Il était à minuit, et je faisais ma patrouille habituelle dans les rues calmes de notre petite ville.
La nuit était froide et toujours, le genre de silence qui attise la plupart des gens à dormir, sauf pour moi, ici marchant mon rythme dans l’ombre.
Alors que je passais le vieux lieu de Thompson, abandonné depuis longtemps et laissé pourrir, j’entendis quelque chose – un bruit étrange et faible venant de l’intérieur de la maison délabrée.
La curiosité et le devoir m’ont rapproché.
Par une fenêtre cassée, ce que j’ai trouvé à l’intérieur m’a perturbé et m’a hanté depuis.
La maison semblait vide, juste des ombres et des débris, mais le sentiment d’être regardé s’attardait.
Mon rythme cardiaque s’est accéléré.
Je ne pouvais pas secouer la sensation que je n’étais pas seul.

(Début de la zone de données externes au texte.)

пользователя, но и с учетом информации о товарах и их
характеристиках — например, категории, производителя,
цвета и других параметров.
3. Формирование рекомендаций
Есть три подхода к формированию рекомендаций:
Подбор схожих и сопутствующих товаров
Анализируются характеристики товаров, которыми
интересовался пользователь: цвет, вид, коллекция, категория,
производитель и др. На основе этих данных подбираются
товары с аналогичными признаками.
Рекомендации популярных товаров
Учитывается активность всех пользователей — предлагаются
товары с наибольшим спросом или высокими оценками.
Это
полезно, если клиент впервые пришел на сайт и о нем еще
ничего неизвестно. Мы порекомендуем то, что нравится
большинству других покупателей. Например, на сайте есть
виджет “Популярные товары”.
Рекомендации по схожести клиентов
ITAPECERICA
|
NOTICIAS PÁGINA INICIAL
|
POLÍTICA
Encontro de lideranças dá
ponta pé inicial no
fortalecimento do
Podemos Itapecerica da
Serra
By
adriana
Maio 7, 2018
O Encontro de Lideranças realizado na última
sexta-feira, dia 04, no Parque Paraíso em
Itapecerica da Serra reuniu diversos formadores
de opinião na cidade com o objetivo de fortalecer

C’était comme si la maison elle-même respirait, cachant des secrets que je ne devais jamais découvrir.
Dans la rue, ma radio m’a tiré de la transe du moment.

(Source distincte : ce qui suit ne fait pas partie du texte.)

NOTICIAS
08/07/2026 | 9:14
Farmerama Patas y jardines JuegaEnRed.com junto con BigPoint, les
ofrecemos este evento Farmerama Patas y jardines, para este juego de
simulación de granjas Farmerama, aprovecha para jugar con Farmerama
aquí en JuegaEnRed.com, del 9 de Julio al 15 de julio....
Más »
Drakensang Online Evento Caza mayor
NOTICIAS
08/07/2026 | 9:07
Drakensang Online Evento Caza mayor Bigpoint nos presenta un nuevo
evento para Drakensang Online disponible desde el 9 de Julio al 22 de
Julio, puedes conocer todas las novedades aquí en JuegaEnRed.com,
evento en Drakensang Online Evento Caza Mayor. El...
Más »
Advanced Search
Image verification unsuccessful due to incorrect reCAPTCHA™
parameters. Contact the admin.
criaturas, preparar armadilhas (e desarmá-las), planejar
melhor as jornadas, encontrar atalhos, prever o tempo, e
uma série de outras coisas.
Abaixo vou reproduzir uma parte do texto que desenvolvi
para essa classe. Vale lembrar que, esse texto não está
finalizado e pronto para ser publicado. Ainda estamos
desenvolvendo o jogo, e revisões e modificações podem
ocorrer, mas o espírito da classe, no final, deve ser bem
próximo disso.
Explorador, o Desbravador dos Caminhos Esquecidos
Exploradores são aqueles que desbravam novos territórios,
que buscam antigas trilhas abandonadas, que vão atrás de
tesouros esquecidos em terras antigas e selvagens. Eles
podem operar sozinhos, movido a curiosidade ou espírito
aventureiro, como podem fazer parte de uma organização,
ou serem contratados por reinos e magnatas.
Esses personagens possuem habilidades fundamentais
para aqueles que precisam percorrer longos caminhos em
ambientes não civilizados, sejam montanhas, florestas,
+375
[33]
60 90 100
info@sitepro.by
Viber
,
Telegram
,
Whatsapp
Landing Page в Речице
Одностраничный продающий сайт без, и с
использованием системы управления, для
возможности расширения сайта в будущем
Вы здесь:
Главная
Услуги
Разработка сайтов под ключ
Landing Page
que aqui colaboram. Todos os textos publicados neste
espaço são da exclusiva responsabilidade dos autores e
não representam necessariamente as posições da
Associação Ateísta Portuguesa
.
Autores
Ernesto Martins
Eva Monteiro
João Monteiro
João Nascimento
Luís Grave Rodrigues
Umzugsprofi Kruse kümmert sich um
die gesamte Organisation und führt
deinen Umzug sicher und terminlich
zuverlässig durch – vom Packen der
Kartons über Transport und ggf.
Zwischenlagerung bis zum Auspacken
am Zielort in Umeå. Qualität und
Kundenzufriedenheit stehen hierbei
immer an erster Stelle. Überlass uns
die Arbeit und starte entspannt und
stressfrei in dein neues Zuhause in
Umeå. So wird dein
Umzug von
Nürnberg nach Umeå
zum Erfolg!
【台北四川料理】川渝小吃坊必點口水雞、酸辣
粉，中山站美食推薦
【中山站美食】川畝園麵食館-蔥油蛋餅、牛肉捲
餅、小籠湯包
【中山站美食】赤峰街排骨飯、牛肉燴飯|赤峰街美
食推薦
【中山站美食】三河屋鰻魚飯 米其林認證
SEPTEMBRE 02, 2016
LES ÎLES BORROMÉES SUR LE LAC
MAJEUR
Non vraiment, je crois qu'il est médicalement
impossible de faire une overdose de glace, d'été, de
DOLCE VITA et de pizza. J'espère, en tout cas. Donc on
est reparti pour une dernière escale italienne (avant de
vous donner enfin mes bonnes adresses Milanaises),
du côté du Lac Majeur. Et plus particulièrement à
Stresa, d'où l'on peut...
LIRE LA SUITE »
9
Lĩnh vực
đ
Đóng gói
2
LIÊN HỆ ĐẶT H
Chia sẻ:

« Officier, quel est votre statut ? »
J’ai signalé l’incident, sachant bien que la réponse serait tiède, au mieux.
Le bureau du chef s’occupait rarement de questions qui ne s’inscrivaient pas bien dans les rapports quotidiens.
Mes préoccupations au sujet de l’endroit de Thompson ont souvent été accueillies avec des clins d’œil ou des blagues sur les fantômes.
J’ai pris une profonde respiration, le froid qui s’infiltrait dans mes os, et j’ai continué ma patrouille.
Le malaise m’a suivi et s’est installé comme un invité malvenu.
Les longues équipes au commissariat étaient une chose, mais la tension à la maison en était une autre.
La frustration de mon partenaire avec mon absence était palpable, une autre fissure dans un équilibre fragile.